■ **Work instruction**:
Lines from the top of the entries through the line that has "You can't manage" must be duplicated exactly, and no others.

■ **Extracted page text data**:

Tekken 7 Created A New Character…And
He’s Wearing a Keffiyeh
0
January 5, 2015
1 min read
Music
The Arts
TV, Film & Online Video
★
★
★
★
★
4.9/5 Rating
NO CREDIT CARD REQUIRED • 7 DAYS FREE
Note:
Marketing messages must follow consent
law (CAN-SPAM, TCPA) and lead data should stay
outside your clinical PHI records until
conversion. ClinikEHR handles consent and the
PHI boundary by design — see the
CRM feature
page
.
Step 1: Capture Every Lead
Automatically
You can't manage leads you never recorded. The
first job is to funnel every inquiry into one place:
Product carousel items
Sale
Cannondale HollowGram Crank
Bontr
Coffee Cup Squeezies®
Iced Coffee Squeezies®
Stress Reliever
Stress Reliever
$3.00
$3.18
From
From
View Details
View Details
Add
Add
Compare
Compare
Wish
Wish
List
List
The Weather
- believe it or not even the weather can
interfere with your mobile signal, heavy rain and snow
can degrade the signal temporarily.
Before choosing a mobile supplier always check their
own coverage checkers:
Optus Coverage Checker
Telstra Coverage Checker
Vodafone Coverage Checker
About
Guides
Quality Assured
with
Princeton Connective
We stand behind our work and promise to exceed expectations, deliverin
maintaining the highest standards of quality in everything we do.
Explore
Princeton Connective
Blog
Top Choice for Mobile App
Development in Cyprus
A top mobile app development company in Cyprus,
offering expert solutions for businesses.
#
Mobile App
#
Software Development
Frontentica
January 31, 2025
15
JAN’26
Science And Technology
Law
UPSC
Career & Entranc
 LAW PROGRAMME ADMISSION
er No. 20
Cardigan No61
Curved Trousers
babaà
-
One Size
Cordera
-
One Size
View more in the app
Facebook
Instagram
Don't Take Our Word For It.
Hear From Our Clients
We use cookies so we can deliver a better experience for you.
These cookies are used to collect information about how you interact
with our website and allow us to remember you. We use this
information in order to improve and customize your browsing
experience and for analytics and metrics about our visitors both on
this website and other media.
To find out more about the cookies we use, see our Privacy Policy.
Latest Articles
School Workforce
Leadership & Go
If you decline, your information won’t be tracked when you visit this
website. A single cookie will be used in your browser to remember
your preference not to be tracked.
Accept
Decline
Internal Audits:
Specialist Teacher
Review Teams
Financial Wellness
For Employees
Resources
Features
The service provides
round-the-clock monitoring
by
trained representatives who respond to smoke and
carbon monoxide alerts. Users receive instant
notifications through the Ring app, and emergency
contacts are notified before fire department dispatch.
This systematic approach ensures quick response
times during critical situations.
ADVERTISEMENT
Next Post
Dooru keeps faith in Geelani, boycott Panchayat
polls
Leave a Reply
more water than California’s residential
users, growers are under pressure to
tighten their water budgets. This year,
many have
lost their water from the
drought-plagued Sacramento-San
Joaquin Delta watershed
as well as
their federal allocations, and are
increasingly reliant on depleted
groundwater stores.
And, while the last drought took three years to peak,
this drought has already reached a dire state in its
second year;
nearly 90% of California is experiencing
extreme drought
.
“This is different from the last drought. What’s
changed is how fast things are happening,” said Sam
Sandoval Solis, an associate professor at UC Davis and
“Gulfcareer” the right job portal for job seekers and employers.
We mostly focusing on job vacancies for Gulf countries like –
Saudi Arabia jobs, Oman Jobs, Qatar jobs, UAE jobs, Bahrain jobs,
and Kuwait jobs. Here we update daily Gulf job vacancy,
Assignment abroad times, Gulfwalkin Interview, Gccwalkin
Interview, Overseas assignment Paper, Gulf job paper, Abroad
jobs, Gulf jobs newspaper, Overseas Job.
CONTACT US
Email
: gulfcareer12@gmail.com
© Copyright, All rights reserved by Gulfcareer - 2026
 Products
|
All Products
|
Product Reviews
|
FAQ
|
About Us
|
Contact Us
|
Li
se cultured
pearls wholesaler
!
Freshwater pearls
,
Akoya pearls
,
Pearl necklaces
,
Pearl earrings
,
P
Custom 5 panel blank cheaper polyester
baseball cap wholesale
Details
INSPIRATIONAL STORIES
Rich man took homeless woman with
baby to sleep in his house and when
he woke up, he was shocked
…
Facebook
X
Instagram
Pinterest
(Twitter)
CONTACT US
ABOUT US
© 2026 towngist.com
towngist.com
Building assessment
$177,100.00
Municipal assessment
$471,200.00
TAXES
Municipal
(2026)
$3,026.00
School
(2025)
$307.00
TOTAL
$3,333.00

■ **Result of the task**:
Tekken 7 Created A New Character…And
He’s Wearing a Keffiyeh
0
January 5, 2015
1 min read
Music
The Arts
TV, Film & Online Video
★
★
★
★
★
4.9/5 Rating
NO CREDIT CARD REQUIRED • 7 DAYS FREE
Note:
Marketing messages must follow consent
law (CAN-SPAM, TCPA) and lead data should stay
outside your clinical PHI records until
conversion. ClinikEHR handles consent and the
PHI boundary by design — see the
CRM feature
page
.
Step 1: Capture Every Lead
Automatically
You can't manage leads you never recorded. The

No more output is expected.